## Problem description
For the entries that follow, state how many lines include the word "Patch", giving the number and nothing else.
____________
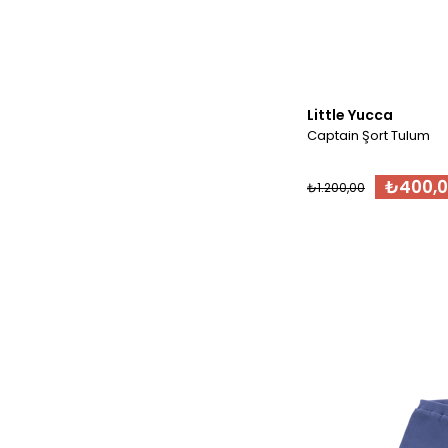
Little Yucca
Captain Şort Tulum
₺400,
₺1.200,00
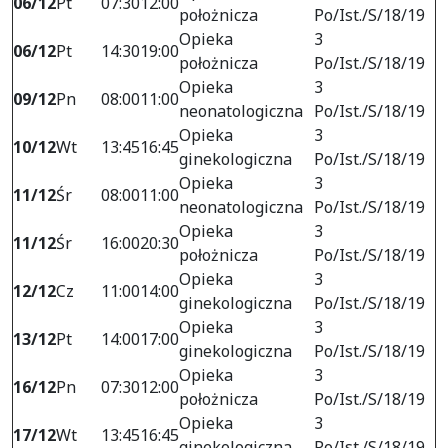
06/12
Pt
07:30
12:00
położnicza
Po/Ist./S/18/19
Opieka
3
06/12
Pt
14:30
19:00
położnicza
Po/Ist./S/18/19
Opieka
3
09/12
Pn
08:00
11:00
neonatologiczna
Po/Ist./S/18/19
Opieka
3
10/12
Wt
13:45
16:45
ginekologiczna
Po/Ist./S/18/19
Opieka
3
11/12
Śr
08:00
11:00
neonatologiczna
Po/Ist./S/18/19
Opieka
3
11/12
Śr
16:00
20:30
położnicza
Po/Ist./S/18/19
Opieka
3
12/12
Cz
11:00
14:00
ginekologiczna
Po/Ist./S/18/19
Opieka
3
13/12
Pt
14:00
17:00
ginekologiczna
Po/Ist./S/18/19
Opieka
3
16/12
Pn
07:30
12:00
położnicza
Po/Ist./S/18/19
Opieka
3
17/12
Wt
13:45
16:45
ginekologiczna
Po/Ist./S/18/19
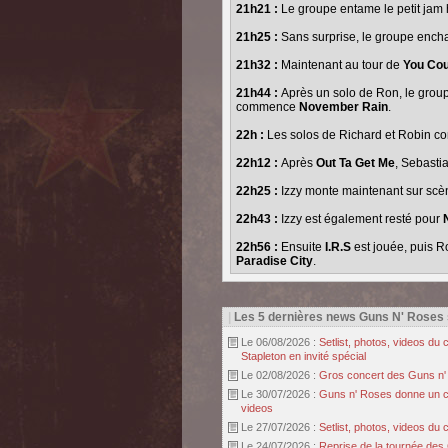
21h21 :
Le groupe entame le petit jam 
21h25 :
Sans surprise, le groupe ench
21h32 :
Maintenant au tour de
You Cou
21h44 :
Après un solo de Ron, le grou
commence
November Rain
.
22h :
Les solos de Richard et Robin c
22h12 :
Après
Out Ta Get Me
, Sebasti
22h25 :
Izzy monte maintenant sur sc
22h43 :
Izzy est également resté pour
22h56 :
Ensuite
I.R.S
est jouée, puis R
Paradise City
.
|
Les 5 dernières news Guns N' Roses
Le 06/08/2026 :
Setlist, photos, videos d
Stapleton en invité spécial
Le 02/08/2026 :
Gros concert des Guns n' r
Le 30/07/2026 :
Guns n' Roses donne un con
videos
Le 27/07/2026 :
Setlist, photos, videos d
Le 24/07/2026 :
Reprise de la tournée des 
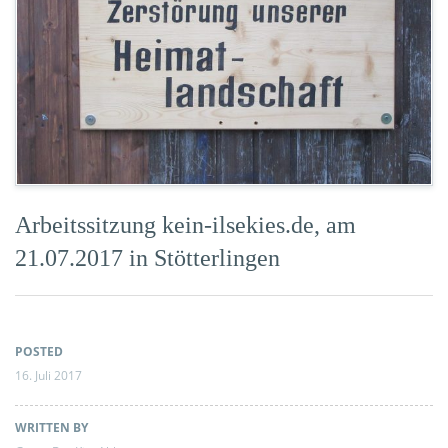
Arbeitssitzung kein-ilsekies.de, am
21.07.2017 in Stötterlingen
POSTED
16. Juli 2017
WRITTEN BY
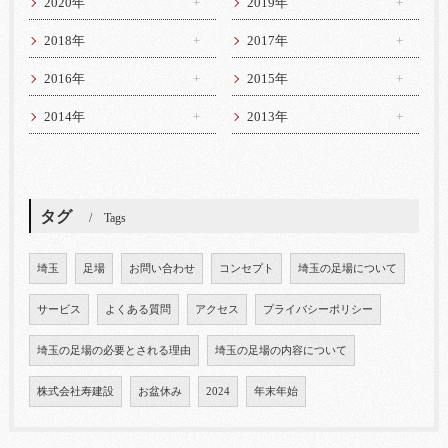
2020年
2019年
2018年
2017年
2016年
2015年
2014年
2013年
タグ
Tags
埼玉
足場
お問い合わせ
コンセプト
埼玉の足場について
サービス
よくある質問
アクセス
プライバシーポリシー
埼玉の足場の必要とされる理由
埼玉の足場の内容について
株式会社寿建設
お盆休み
2024
年末年始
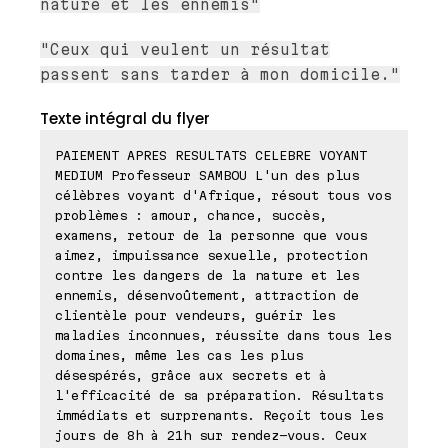
nature et les ennemis"
"Ceux qui veulent un résultat
passent sans tarder à mon domicile."
Texte intégral du flyer
PAIEMENT APRES RESULTATS CELEBRE VOYANT
MEDIUM Professeur SAMBOU L'un des plus
célèbres voyant d'Afrique, résout tous vos
problèmes : amour, chance, succès,
examens, retour de la personne que vous
aimez, impuissance sexuelle, protection
contre les dangers de la nature et les
ennemis, désenvoûtement, attraction de
clientèle pour vendeurs, guérir les
maladies inconnues, réussite dans tous les
domaines, même les cas les plus
désespérés, grâce aux secrets et à
l'efficacité de sa préparation. Résultats
immédiats et surprenants. Reçoit tous les
jours de 8h à 21h sur rendez-vous. Ceux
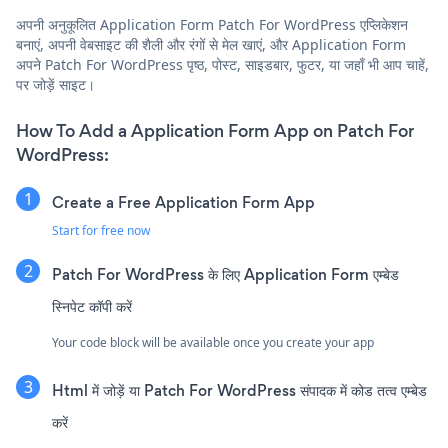
अपनी अनुकूलित Application Form Patch For WordPress एप्लिकेशन
बनाएं, अपनी वेबसाइट की शैली और रंगों से मेल खाएं, और Application Form
अपने Patch For WordPress पृष्ठ, पोस्ट, साइडबार, फुटर, या जहाँ भी आप चाहें,
पर जोड़ें साइट।
How To Add a Application Form App on Patch For
WordPress:
Create a Free Application Form App
Start for free now
Patch For WordPress के लिए Application Form एम्बेड
स्निपेट कॉपी करें
Your code block will be available once you create your app
Html में जोड़ें या Patch For WordPress संपादक में कोड तत्व एम्बेड
करें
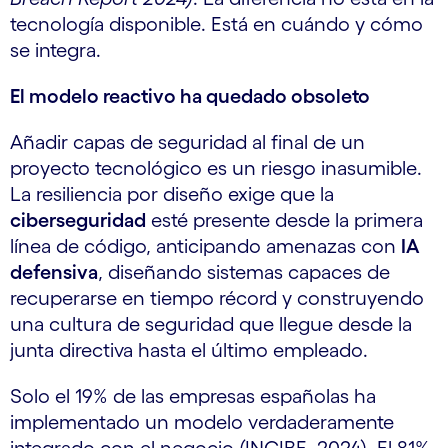
tecnología disponible. Está en cuándo y cómo
se integra.
El modelo reactivo ha quedado obsoleto
Añadir capas de seguridad al final de un
proyecto tecnológico es un riesgo inasumible.
La resiliencia por diseño exige que la
ciberseguridad
esté presente desde la primera
línea de código, anticipando amenazas con
IA
defensiva
, diseñando sistemas capaces de
recuperarse en tiempo récord y construyendo
una cultura de seguridad que llegue desde la
junta directiva hasta el último empleado.
Solo el 19% de las empresas españolas ha
implementado un modelo verdaderamente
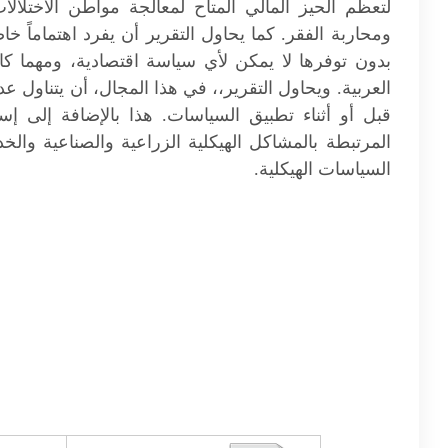
لتعظم الحيز المالي المتاح لمعالجة مواطن الاختلالا
ومحاربة الفقر. كما يحاول التقرير أن يفرد اهتماماً خاص
بدون توفرها لا يمكن لأي سياسة اقتصادية، ومهما ك
العربية. ويحاول التقرير،، في هذا المجال، أن يتناول 
قبل أو أثناء تطبيق السياسات. هذا بالإضافة إلى إسها
المرتبطة بالمشاكل الهيكلية الزراعية والصناعية وال
السياسات الهيكلية.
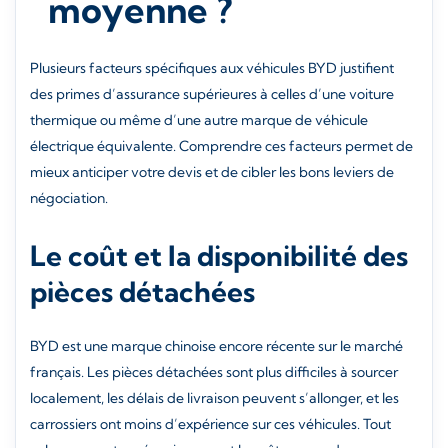
moyenne ?
Plusieurs facteurs spécifiques aux véhicules BYD justifient
des primes d’assurance supérieures à celles d’une voiture
thermique ou même d’une autre marque de véhicule
électrique équivalente. Comprendre ces facteurs permet de
mieux anticiper votre devis et de cibler les bons leviers de
négociation.
Le coût et la disponibilité des
pièces détachées
BYD est une marque chinoise encore récente sur le marché
français. Les pièces détachées sont plus difficiles à sourcer
localement, les délais de livraison peuvent s’allonger, et les
carrossiers ont moins d’expérience sur ces véhicules. Tout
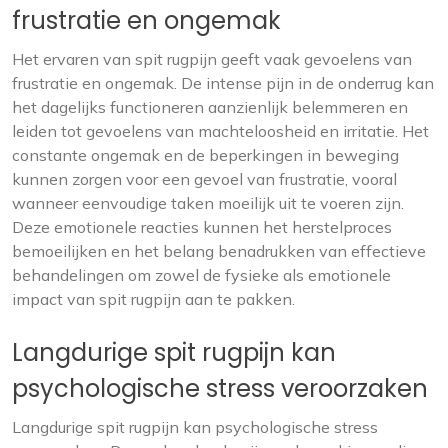
frustratie en ongemak
Het ervaren van spit rugpijn geeft vaak gevoelens van
frustratie en ongemak. De intense pijn in de onderrug kan
het dagelijks functioneren aanzienlijk belemmeren en
leiden tot gevoelens van machteloosheid en irritatie. Het
constante ongemak en de beperkingen in beweging
kunnen zorgen voor een gevoel van frustratie, vooral
wanneer eenvoudige taken moeilijk uit te voeren zijn.
Deze emotionele reacties kunnen het herstelproces
bemoeilijken en het belang benadrukken van effectieve
behandelingen om zowel de fysieke als emotionele
impact van spit rugpijn aan te pakken.
Langdurige spit rugpijn kan
psychologische stress veroorzaken
Langdurige spit rugpijn kan psychologische stress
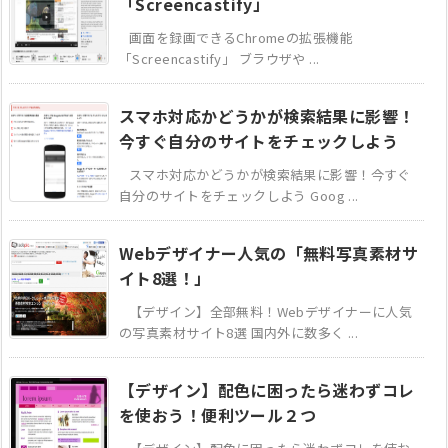
「Screencastify」
画面を録画できるChromeの拡張機能
「Screencastify」 ブラウザや ...
スマホ対応かどうかが検索結果に影響！
今すぐ自分のサイトをチェックしよう
スマホ対応かどうかが検索結果に影響！今すぐ
自分のサイトをチェックしよう Goog ...
Webデザイナー人気の「無料写真素材サ
イト8選！」
【デザイン】全部無料！Webデザイナーに人気
の写真素材サイト8選 国内外に数多く ...
【デザイン】配色に困ったら迷わずコレ
を使おう！便利ツール２つ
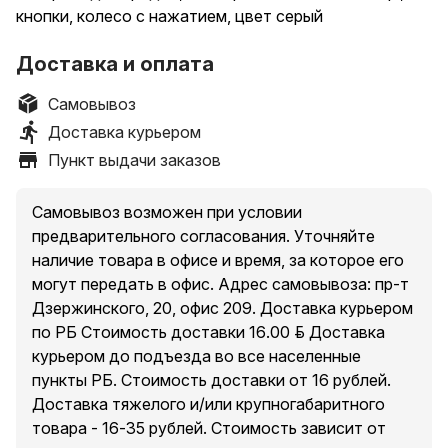
кнопки, колесо с нажатием, цвет серый
Доставка и оплата
Самовывоз
Доставка курьером
Пункт выдачи заказов
Самовывоз возможен при условии
предварительного согласования. Уточняйте
наличие товара в офисе и время, за которое его
могут передать в офис. Адрес самовывоза: пр-т
Дзержинского, 20, офис 209. Доставка курьером
по РБ Стоимость доставки 16.00 руб. Доставка
курьером до подъезда во все населенные
пункты РБ. Стоимость доставки от 16 рублей.
Доставка тяжелого и/или крупногабаритного
товара - 16-35 рублей. Стоимость зависит от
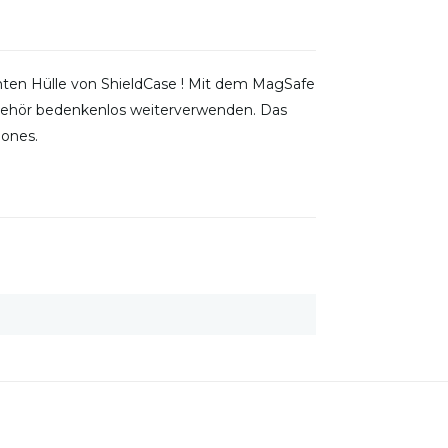
enten Hülle von ShieldCase ! Mit dem MagSafe
ubehör bedenkenlos weiterverwenden. Das
hones.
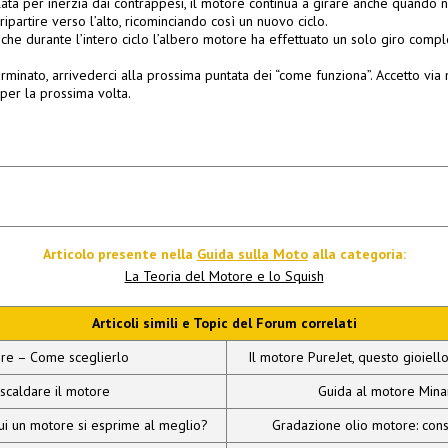
ata per inerzia dai contrappesi, il motore continua a girare anche quando n
ipartire verso l’alto, ricominciando così un nuovo ciclo.
 che durante l’intero ciclo l’albero motore ha effettuato un solo giro compl
rminato, arrivederci alla prossima puntata dei “come funziona”. Accetto via
per la prossima volta.
Articolo presente nella
Guida sulla Moto
alla categoria:
La Teoria del Motore e lo Squish
Articoli simili e Topic del Forum correlati
re – Come sceglierlo
Il motore PureJet, questo gioiell
caldare il motore
Guida al motore Minar
 cui un motore si esprime al meglio?
Gradazione olio motore: cons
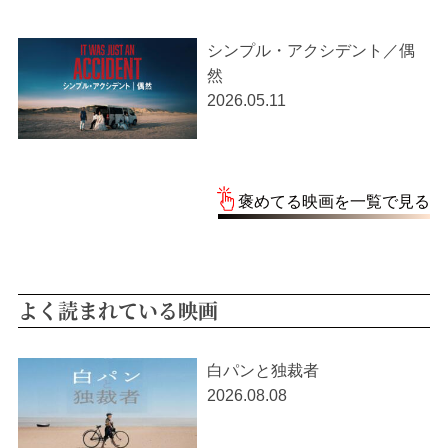
シンプル・アクシデント／偶
然
2026.05.11
褒めてる映画を一覧で見る
よく読まれている映画
白パンと独裁者
2026.08.08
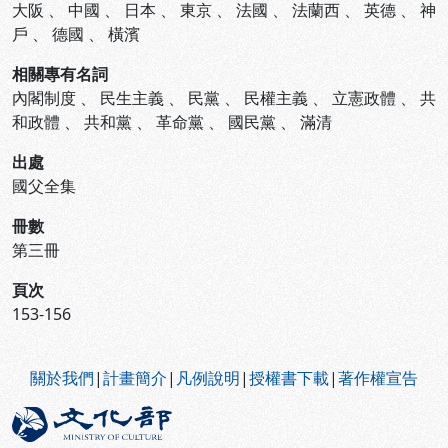
大阪
、
中國
、
日本
、
東京
、
法國
、
法蘭西
、
英德
、
神
戶
、
德國
、
橫濱
相關專有名詞
內閣制度
、
民生主義
、
民黨
、
民權主義
、
立憲政體
、
共
和政體
、
共和黨
、
革命黨
、
國民黨
、
滿清
出處
國父全集
冊數
第三冊
頁次
153-156
:::
關於我們
|
計畫簡介
|
凡例說明
|
授權書下載
|
著作權宣告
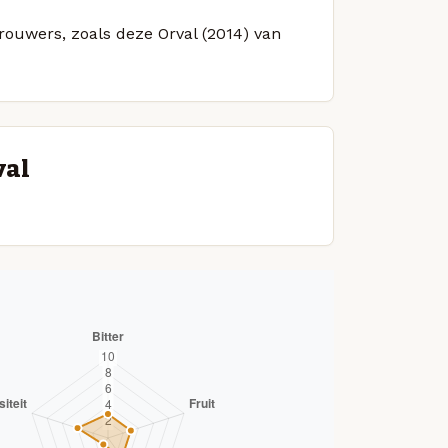
brouwers, zoals deze Orval (2014) van
val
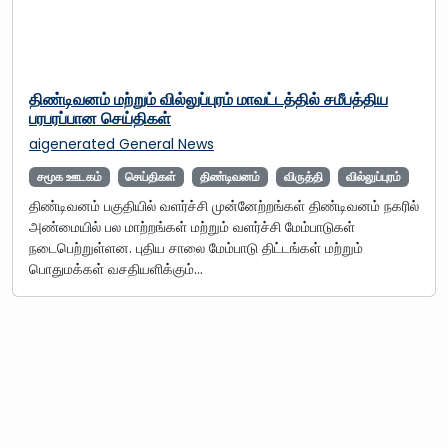
திண்டிவனம் மற்றும் வில்லுப்புரம் மாவட்டத்தில் சமீபத்திய
பரபரப்பான செய்திகள்
aigenerated
General News
சமூக ஊடகம்
செய்திகள்
திண்டிவனம்
விருத்தி
வில்லுப்புரம்
திண்டிவனம் பகுதியில் வளர்ச்சி முன்னேற்றங்கள் திண்டிவனம் நகரில்
அண்மையில் பல மாற்றங்கள் மற்றும் வளர்ச்சி மேம்பாடுகள்
நடைபெற்றுள்ளன. புதிய சாலை மேம்பாடு திட்டங்கள் மற்றும்
பொதுமக்கள் வசதியளிக்கும்…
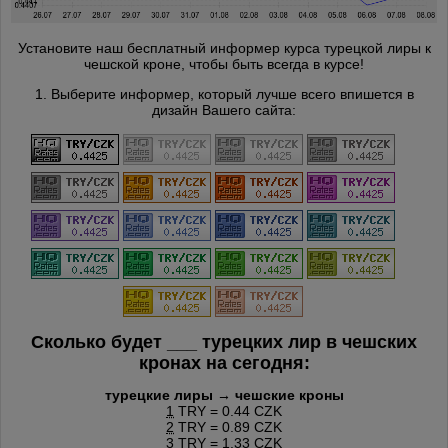
Установите наш бесплатный информер курса турецкой лиры к
чешской кроне, чтобы быть всегда в курсе!
1. Выберите информер, который лучше всего впишется в
дизайн Вашего сайта:
Сколько будет
___
турецких лир в чешских
кронах на сегодня:
турецкие лиры → чешские кроны
1
TRY = 0.44 CZK
2
TRY = 0.89 CZK
3
TRY = 1.33 CZK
____________
## Answer to this problem
5